**** Provided data ****

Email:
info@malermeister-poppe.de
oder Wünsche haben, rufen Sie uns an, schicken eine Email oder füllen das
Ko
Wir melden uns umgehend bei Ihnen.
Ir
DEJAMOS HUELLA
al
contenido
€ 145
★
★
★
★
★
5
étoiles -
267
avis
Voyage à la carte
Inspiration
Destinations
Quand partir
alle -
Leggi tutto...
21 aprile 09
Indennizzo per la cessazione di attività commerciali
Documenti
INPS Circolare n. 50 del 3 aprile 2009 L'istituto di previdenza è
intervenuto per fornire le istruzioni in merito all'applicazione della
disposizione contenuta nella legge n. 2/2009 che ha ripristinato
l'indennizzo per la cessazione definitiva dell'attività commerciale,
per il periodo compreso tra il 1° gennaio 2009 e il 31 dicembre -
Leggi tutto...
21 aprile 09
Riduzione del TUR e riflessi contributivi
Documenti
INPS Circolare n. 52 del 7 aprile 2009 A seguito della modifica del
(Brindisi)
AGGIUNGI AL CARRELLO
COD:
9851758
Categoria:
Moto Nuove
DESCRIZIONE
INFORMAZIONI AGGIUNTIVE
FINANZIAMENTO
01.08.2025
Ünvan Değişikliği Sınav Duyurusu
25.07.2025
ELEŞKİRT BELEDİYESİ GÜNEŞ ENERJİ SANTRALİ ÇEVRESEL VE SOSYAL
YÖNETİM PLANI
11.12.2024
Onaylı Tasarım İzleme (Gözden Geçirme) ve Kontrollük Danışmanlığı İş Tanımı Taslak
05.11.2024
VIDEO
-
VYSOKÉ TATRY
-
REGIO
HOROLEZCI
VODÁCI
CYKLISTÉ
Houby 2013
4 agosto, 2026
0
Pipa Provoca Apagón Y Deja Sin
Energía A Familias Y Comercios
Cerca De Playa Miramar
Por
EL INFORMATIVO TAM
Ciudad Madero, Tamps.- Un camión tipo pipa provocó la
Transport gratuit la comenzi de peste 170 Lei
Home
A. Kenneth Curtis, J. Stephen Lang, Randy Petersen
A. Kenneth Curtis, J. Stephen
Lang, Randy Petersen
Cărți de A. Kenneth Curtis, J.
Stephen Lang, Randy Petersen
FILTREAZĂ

****

> [Instructions for the task] From the line with "DESCRIZIONE" through the final line of the records, return each line exactly. Leave out the rest.

> [Expected answer]
DESCRIZIONE
INFORMAZIONI AGGIUNTIVE
FINANZIAMENTO
01.08.2025
Ünvan Değişikliği Sınav Duyurusu
25.07.2025
ELEŞKİRT BELEDİYESİ GÜNEŞ ENERJİ SANTRALİ ÇEVRESEL VE SOSYAL
YÖNETİM PLANI
11.12.2024
Onaylı Tasarım İzleme (Gözden Geçirme) ve Kontrollük Danışmanlığı İş Tanımı Taslak
05.11.2024
VIDEO
-
VYSOKÉ TATRY
-
REGIO
HOROLEZCI
VODÁCI
CYKLISTÉ
Houby 2013
4 agosto, 2026
0
Pipa Provoca Apagón Y Deja Sin
Energía A Familias Y Comercios
Cerca De Playa Miramar
Por
EL INFORMATIVO TAM
Ciudad Madero, Tamps.- Un camión tipo pipa provocó la
Transport gratuit la comenzi de peste 170 Lei
Home
A. Kenneth Curtis, J. Stephen Lang, Randy Petersen
A. Kenneth Curtis, J. Stephen
Lang, Randy Petersen
Cărți de A. Kenneth Curtis, J.
Stephen Lang, Randy Petersen
FILTREAZĂ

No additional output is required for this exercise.